Hot tub covers keep the heat in your spa when it's not in use. There are several choices in features when replacing your hot tub cover. The easiest option may be to decide if you're happy with your present model and just replace it. While that's the easiest, it might not be the best option. Here are 5 things to consider when looking at new hot tub covers.

Foam Thickness and Density
How well a hot tub cover works often revolves around the materials in it. The interior insulation is typically foam. How dense it is dictates how well it does its job. A density of one pound is typical. The higher the number, the heavier the density. Use a higher density if your hot tub is going to brave below-freezing temperatures with some regularity in wintertime. Denser foam also makes the cover itself heavier. Keep this in mind if you'll be moving the cover manually. Spa cover lifters, like the Covermate II for example, can make moving and stowing your cover much easier, so you won't need to worry about weight.

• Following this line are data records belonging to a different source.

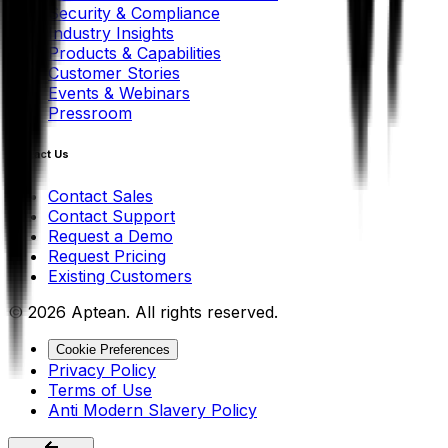
Security & Compliance
Industry Insights
Products & Capabilities
Customer Stories
Events & Webinars
Pressroom
Contact Us
Contact Sales
Contact Support
Request a Demo
Request Pricing
Existing Customers
© 2026 Aptean. All rights reserved.
Cookie Preferences
Privacy Policy
Terms of Use
Anti Modern Slavery Policy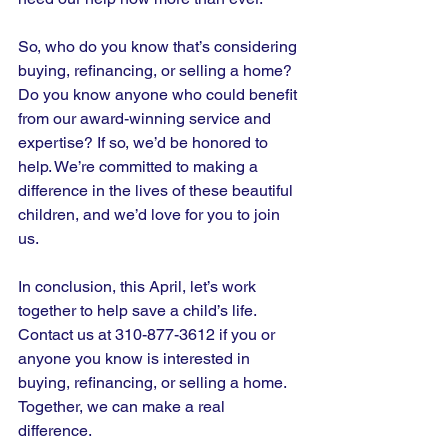
So, who do you know that’s considering 
buying, refinancing, or selling a home? 
Do you know anyone who could benefit 
from our award-winning service and 
expertise? If so, we’d be honored to 
help. We’re committed to making a 
difference in the lives of these beautiful 
children, and we’d love for you to join 
us.
In conclusion, this April, let’s work 
together to help save a child’s life. 
Contact us at 310-877-3612 if you or 
anyone you know is interested in 
buying, refinancing, or selling a home. 
Together, we can make a real 
difference. 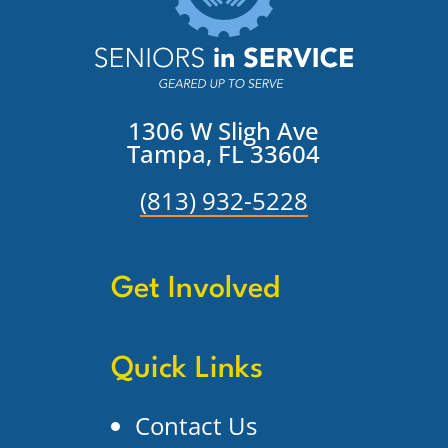
1306 W Sligh Ave
Tampa, FL 33604
(813) 932-5228
Get Involved
Quick Links
Contact Us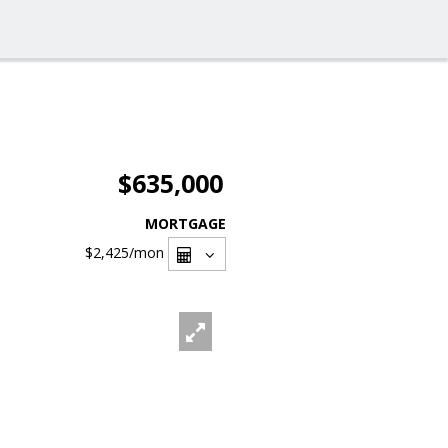
$635,000
MORTGAGE
$2,425
/mon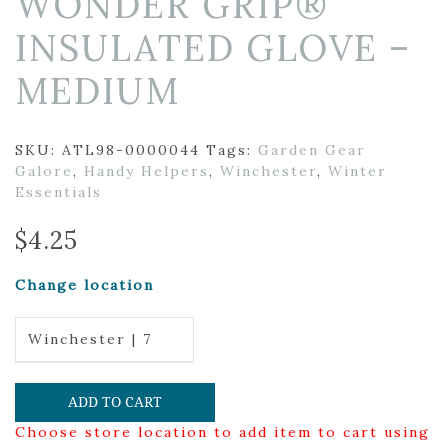
WONDER GRIP®
INSULATED GLOVE –
MEDIUM
SKU:
ATL98-0000044
Tags:
Garden Gear
Galore
,
Handy Helpers
,
Winchester
,
Winter
Essentials
$
4.25
Change location
Winchester | 7
ADD TO CART
Choose store location to add item to cart using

What brand you buy has a huge impact on the quality of the merchandise. Factory hot tub covers are closely associated with the spas themselves, so they are typically of higher quality than a generic cover with a name you don't recognize. Hot Spring Spa covers, for example, are well-made and designed specifically for Hot Spring Spas. You will get a better fit, which means heat and moisture are less likely to problems. To choose the right spa cover for your brand, you'll need to know the manufacturer, the model name and model year.

Size and Shape
Heat and moisture can escape through the smallest seams. The better the cover fits, the less frequently you'll have to fill up your hot tub. If you have a standard shape, such as a square or circle, it will be easier to find a snug fit. Size and shape are also important if there is very little room around the outside of the spa when the cover is on top of it. Any overhang could come in contact with barriers, preventing the spa cover from lying flat. If it's not flat, moisture and heat will escape, causing a higher energy bill and faster need to refill the basin.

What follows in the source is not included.